EXERCISE GOAL — Locate the line that contains "Before you begin, set up a calm space and". Print it and every subsequent line through the final line of the records, exactly and only those.

*** GIVEN ENTRIES Section Begins ***

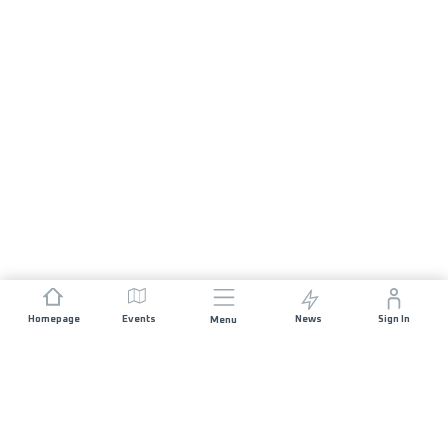
Homepage
Events
News
Sign In
Menu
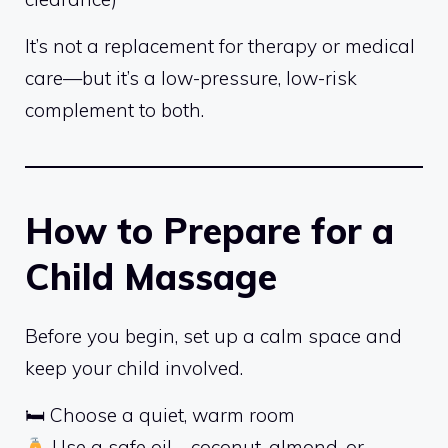
It’s not a replacement for therapy or medical
care—but it’s a low-pressure, low-risk
complement to both.
How to Prepare for a
Child Massage
Before you begin, set up a calm space and
keep your child involved.
🛏 Choose a quiet, warm room
Use a safe oil—coconut, almond, or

*** GIVEN ENTRIES Section Ends ***

OUTPUT FOR THIS EXERCISE —
Before you begin, set up a calm space and
keep your child involved.
🛏 Choose a quiet, warm room
Use a safe oil—coconut, almond, or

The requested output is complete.